Economia • 20:31h • 26 de maio de 2026
Febre do álbum de figurinhas de 2026 pode ensinar crianças a lidar com dinheiro e consumo
Especialistas afirmam que coleção virou oportunidade para famílias trabalharem planejamento, limites de gastos e educação financeira dentro de casa
Jornalista: Luis Potenza MTb 37.357 | Com informações da Agência FR | Foto: Âncora1
A chegada do álbum de figurinhas da Copa de 2026 voltou a movimentar famílias brasileiras, reunir crianças em trocas de repetidas e reacender memórias afetivas entre pais, mães e filhos. Mas, além da diversão, especialistas em educação financeira afirmam que a tradicional febre dos álbuns também pode se transformar em uma ferramenta prática para ensinar crianças sobre planejamento, consumo consciente e organização do dinheiro.
O tema ganhou destaque após levantamento divulgado pela Rico apontar que pequenos gastos recorrentes com figurinhas podem gerar impacto relevante no orçamento familiar ao longo dos meses. Segundo a simulação apresentada pela instituição, a compra de apenas dois pacotinhos por dia durante três meses pode ultrapassar R$ 1.200 em despesas.
Embora o valor pareça pequeno em cada compra individual, o efeito acumulado chama atenção principalmente em períodos de forte apelo emocional e consumo impulsivo, como costuma ocorrer durante as Copas do Mundo.
Para a educadora financeira da Rico, Thaisa Durso, o álbum pode funcionar como uma experiência prática de aprendizado para crianças e adolescentes. “O álbum oferece lições lúdicas sobre paciência, troca justa e estratégia, tudo isso enquanto a garotada se diverte e faz novos amigos”, afirma.
Coleção pode ensinar limites e planejamento
Especialistas recomendam que famílias definam previamente limites de gastos logo no início da coleção, seja por quantidade de pacotes ou valor semanal destinado às compras.
A proposta é evitar que o entusiasmo com figurinhas raras e a pressão para completar rapidamente o álbum acabem estimulando compras impulsivas e descontrole financeiro.
Segundo Thaisa Durso, pequenas pausas antes de novas compras ajudam crianças a compreender melhor o valor do dinheiro e a importância da espera. “Muitas vezes, uma pequena pausa antes de comprar mais pacotes já ajuda a criança a entender que dá para continuar colecionando sem pressa, apreciando cada conquista”, explica.
Em famílias onde as crianças já recebem mesada, especialistas afirmam que o álbum também pode ajudar na construção de noções de prioridade, escolha e administração de recursos limitados.
Trocas ajudam a desenvolver negociação
Outro ponto destacado pelos especialistas é o papel das trocas de figurinhas no desenvolvimento de habilidades sociais e financeiras.

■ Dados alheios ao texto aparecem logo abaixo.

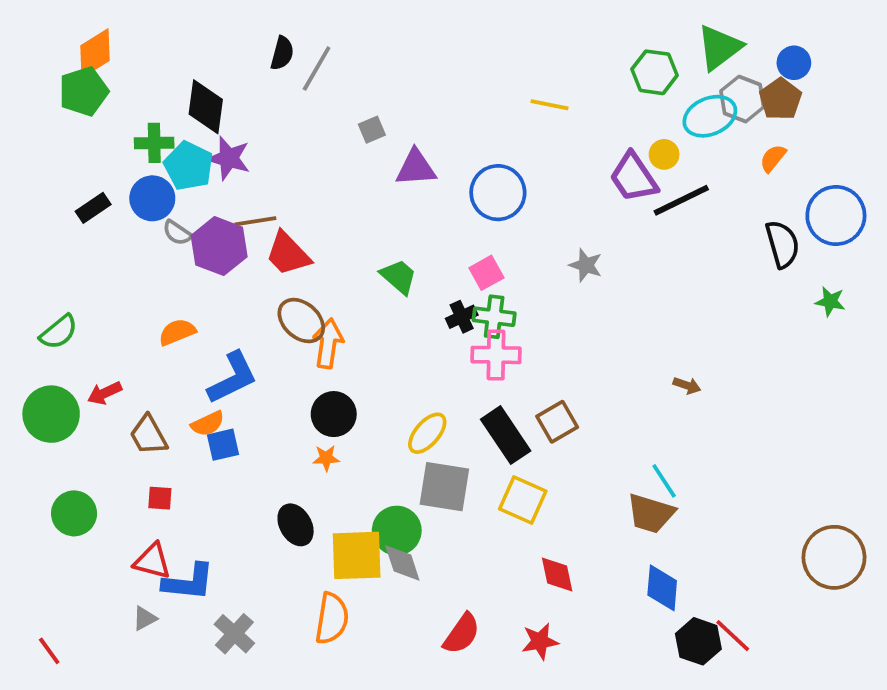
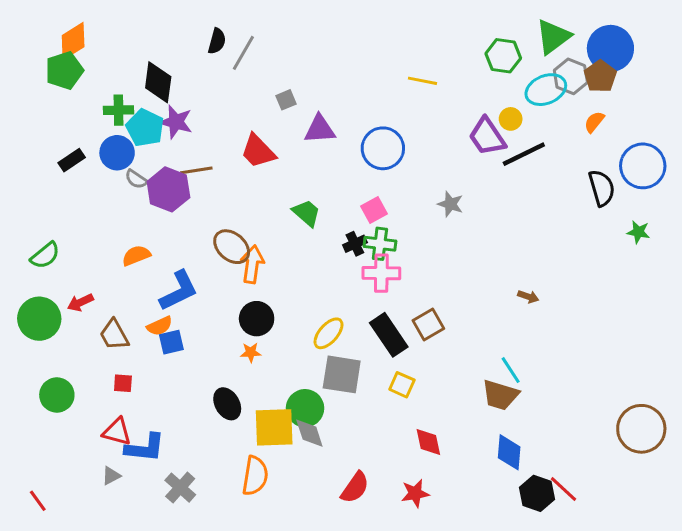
blue circle: (794, 63) -> (610, 48), size x1.8
red trapezoid: (288, 254) -> (258, 151), moved
yellow square: (523, 500) -> (402, 385), size x0.7

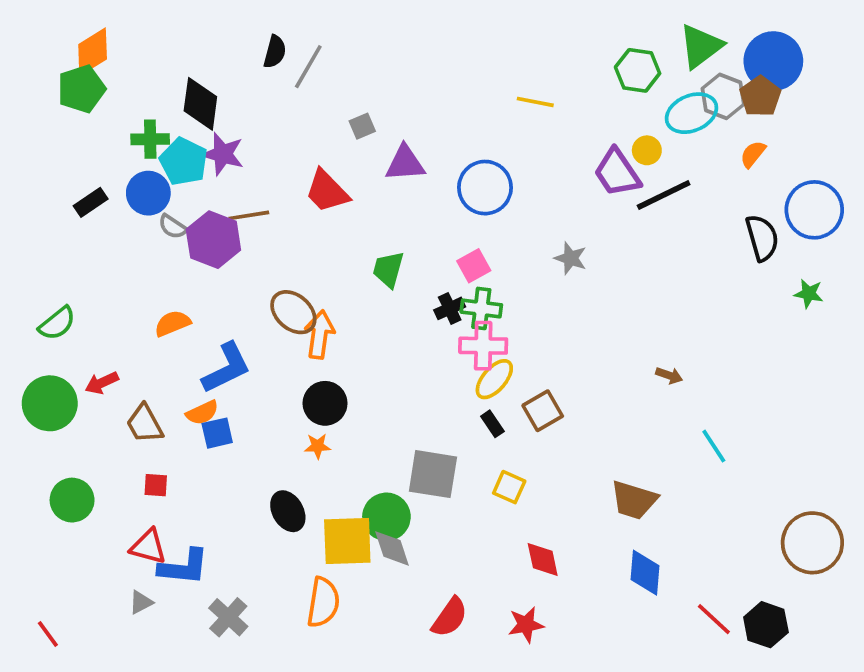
green trapezoid: (306, 213) -> (388, 269), turned -116
yellow ellipse: (329, 333) -> (494, 379), moved
black rectangle: (389, 335) -> (492, 424), size x0.5
cyan line: (511, 370) -> (714, 446), moved
black hexagon: (537, 493) -> (766, 625), moved

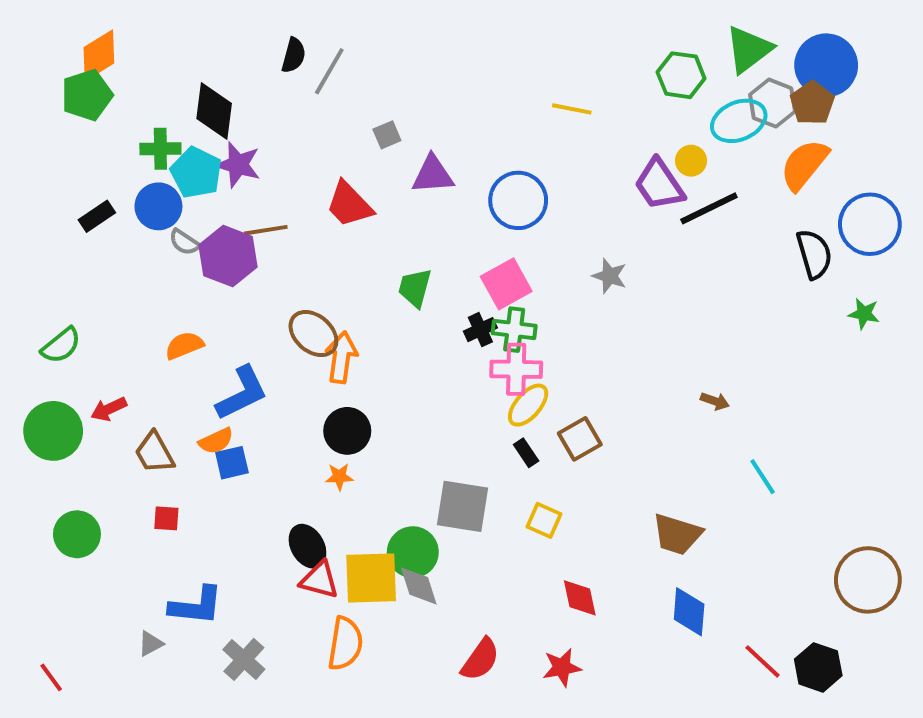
orange semicircle: (753, 154) -> (804, 165), size x1.8
pink square: (474, 266) -> (506, 284), size x1.4
red triangle: (148, 547) -> (319, 580), moved

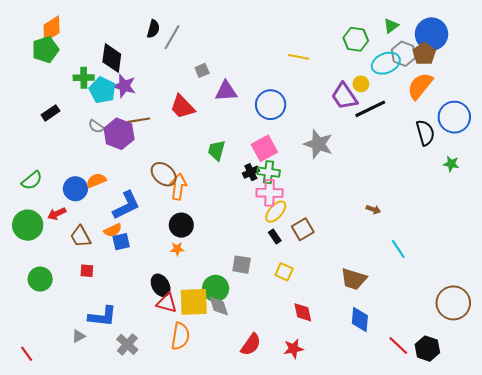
green triangle: (749, 49) -> (391, 26), size x0.6
blue circle: (158, 206) -> (75, 189), moved
gray star: (610, 276) -> (318, 144), size x1.6
gray square: (462, 506) -> (242, 265), size x0.7

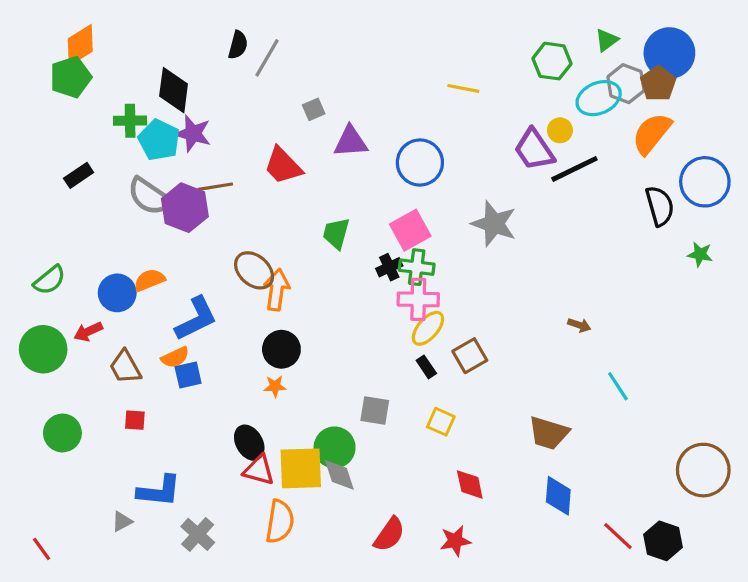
gray semicircle: (96, 126) -> (149, 196), size x1.8

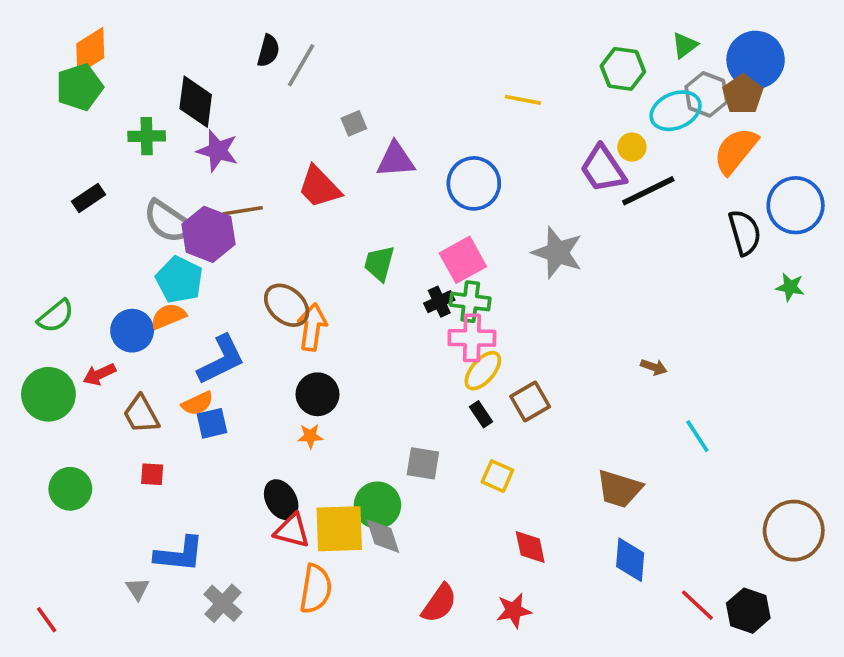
cyan pentagon: (159, 140) -> (179, 280), moved
gray triangle: (122, 522) -> (138, 589), turned -35

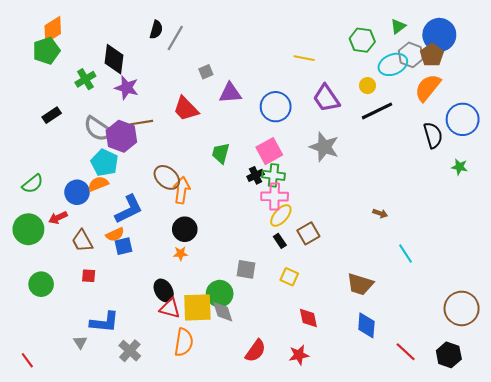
green cross: (147, 136) -> (85, 79), turned -30
purple trapezoid: (603, 169) -> (326, 98), moved
black hexagon: (748, 611) -> (449, 355), moved

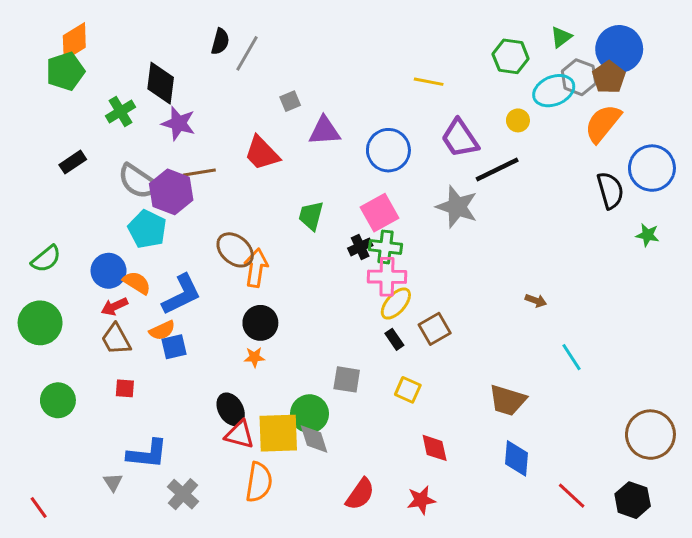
black line: (377, 111) -> (497, 170), moved
orange semicircle: (98, 184) -> (137, 283), moved, turned 54
red arrow: (58, 218) -> (114, 307), moved

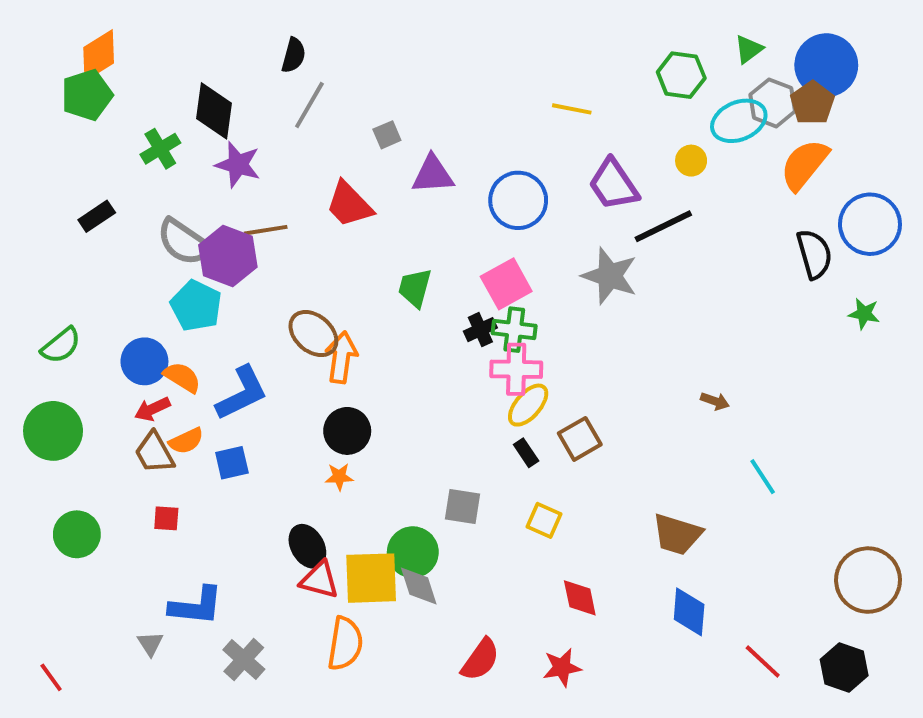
gray line: (247, 53) -> (309, 105), moved
orange semicircle: (162, 330) -> (186, 441), moved

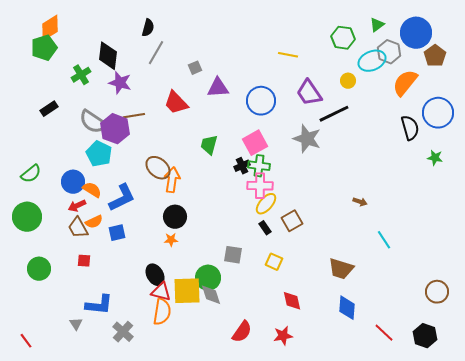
brown pentagon: (812, 103) -> (435, 56), moved
brown circle: (868, 580) -> (437, 292), size x0.7
orange semicircle: (345, 644) -> (162, 312), moved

Além de reduzir custos da coleção, encontros entre colecionadores estimulam negociação, argumentação, estratégia e noções de oferta e demanda de forma prática e acessível para crianças.
Guardar repetidas para trocar em vez de comprar mais pacotes passa a funcionar como exercício de planejamento e tomada de decisão. “Negociar ‘duas comuns por uma difícil’ vira exercício de argumentação e planejamento”, afirma a educadora financeira.
Segundo especialistas, a própria dinâmica da coleção também ajuda crianças a lidar com frustração, persistência e paciência, especialmente diante de figurinhas repetidas ou da demora para completar determinadas páginas do álbum.
Pequenos gastos podem crescer ao longo do tempo
O levantamento apresentado pela Rico também utiliza o álbum para explicar conceitos ligados aos juros compostos e ao impacto financeiro de pequenos gastos recorrentes.
Segundo a simulação, os mesmos R$ 1.200 gastos com figurinhas poderiam alcançar cerca de R$ 2.730 após dez anos se fossem aplicados em um investimento atrelado à Selic, considerando a média histórica da taxa.
Veja a comparação apresentada:
- Gasto imediato com figurinhas: R$ 1.200;
- Valor estimado investido após 1 ano: R$ 1.295,04;
- Valor estimado investido após 5 anos: R$ 1.793,07;
- Valor estimado investido após 10 anos: R$ 2.730,97.
Segundo Thaisa Durso, o objetivo não é transformar a coleção em vilã, mas usar a experiência como oportunidade de aprendizado financeiro dentro da rotina familiar. “Os juros compostos fariam esse dinheiro mais do que dobrar em uma década enquanto a quantia gasta nas figurinhas simplesmente não volta para o bolso da família”, afirma.
Ela reforça que planejamento e diversão podem caminhar juntos durante a coleção. “No fim das contas, ninguém precisa demonizar o álbum de figurinhas ou o futebol. A coleção pode se tornar uma das melhores ‘salas de aula’ de educação financeira que uma criança já frequentou, desde que haja acompanhamento e limites claros”, conclui.